L’auteur. Cette Mexicaine de 42 ans parfaitement francophone – enfance à Aix-en-Provence, lycée français de Mexico, doctorat sur Octavio Paz à l’EHESS de Paris – a obtenu dès 1992 le prix RFI de la nouvelle pour les pays non francophones. Influencée par l’Oulipo, Guadalupe Nettel est l’auteur de plusieurs recueils et de trois romans.

Le livre. L’incipit de Féline, la troisième des cinq nouvelles, résume assez bien l’ensemble :  » Les relations entre les animaux et les êtres humains peuvent être aussi complexes que celles qui unissent les individus.  » Voilà ce que découvre la narratrice, étudiante en thèse d’histoire, dont la grossesse accidentelle fait écho à celle d’une chatte qu’elle a recueillie.  » On apprend beaucoup des animaux avec lesquels on vit, même les poissons « , renchérit une autre : son couple se délite de plus en plus depuis la naissance de leur petite fille, tandis que le mâle et la femelle Betta splendens s’entretuent dans l’aquarium du salon. Il sera aussi question de cafards, d’un serpent… et même d’un champignon corporel ! A travers ses histoires de maternité, d’amour, de solitude, Guadalupe Nettel révèle ce qu’il y a d’animal en l’homme. Son écriture dépouillée entraîne subtilement le lecteur aux confins du fantastique, sous les auspices de Kafka et de Cortazar, entre Mexico et Paris. D. P.

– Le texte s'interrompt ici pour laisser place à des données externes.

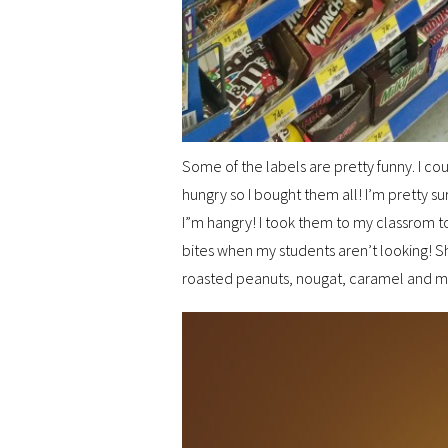
Some of the labels are pretty funny. I c
hungry so I bought them all! I’m pretty s
I”m hangry! I took them to my classrom t
bites when my students aren’t looking! Sh
roasted peanuts, nougat, caramel and mil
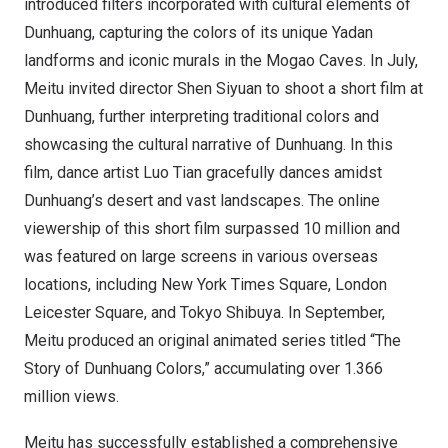
introduced filters incorporated with cultural elements of
Dunhuang, capturing the colors of its unique Yadan
landforms and iconic murals in the Mogao Caves. In July,
Meitu invited director
Shen Siyuan
to shoot a short film at
Dunhuang, further interpreting traditional colors and
showcasing the cultural narrative of Dunhuang. In this
film, dance artist Luo Tian gracefully dances amidst
Dunhuang’s desert and vast landscapes. The online
viewership of this short film surpassed 10 million and
was featured on large screens in various overseas
locations, including New York Times Square, London
Leicester Square, and Tokyo Shibuya. In September,
Meitu produced an original animated series titled “The
Story of Dunhuang Colors,” accumulating over 1.366
million views.
Meitu has successfully established a comprehensive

La Vie de couple des poissons rouges, par Guadalupe Nettel, trad. de l’espagnol (Mexique) par Delphine Valentin. Buchet-Chastel, 128 p.

Monstres & Cie

L’auteur. Originaire de Toulon, Jérôme Orsoni – 38 ans – a suivi des études de philosophie et s’est spécialisé en esthétique. Passionné de musique, il officie comme guitariste dans le groupe Rome Buyce Night et a dirigé la collection Solo aux éditions Le Mot et le reste, spécialisées dans le rock. Par ailleurs traducteur, il a également signé plusieurs essais, dont le bref Au début et autour, Steve Reich (Chemin de ronde), consacré à son rapport aux oeuvres du célèbre compositeur américain.

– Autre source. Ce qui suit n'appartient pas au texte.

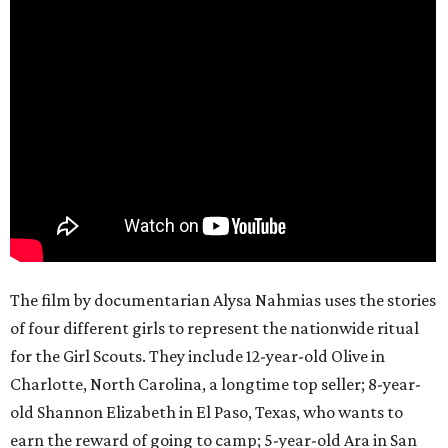
The film by documentarian Alysa Nahmias uses the stories
of four different girls to represent the nationwide ritual
for the Girl Scouts. They include 12-year-old Olive in
Charlotte, North Carolina, a longtime top seller; 8-year-
old Shannon Elizabeth in El Paso, Texas, who wants to
earn the reward of going to camp; 5-year-old Ara in San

Le livre. On est toujours le monstre de quelqu’un. Voilà l’une des leçons à tirer des Monstres littéraires de Jérôme Orsoni, placés sous le signe du décalage, de la difformité. Mélangeant à loisir réalité et fiction, cet amateur de l’étrange nous fait découvrir le quotidien d’un certain David Hume (comme le philosophe) -, dont la vie est réglée par deux montres identiques -, l’entreprise littéraire d’un garçon tentant d’écrire un roman à la Robert Walser sur des vitres, ou encore la malédiction du pauvre Sven Aquaviva (son corps se dissout au contact de l’eau). Mais de cette vingtaine de récits – parmi lesquels des poèmes et une étude sur l’écrivain Enrique Vila-Matas -, on retiendra surtout la formidable odyssée de La Métamorphose à l’envers, oeuvre méconnue (réelle ou imaginaire ?) d’un certain Karl Brand, reprenant l’intrigue de Kafka à l’envers : cette fois-ci, un insecte qui se réveille un jour en être humain. Bizarre, décidément… B. L.

Des monstres littéraires, par Jérôme Orsoni. Actes Sud, 176 p.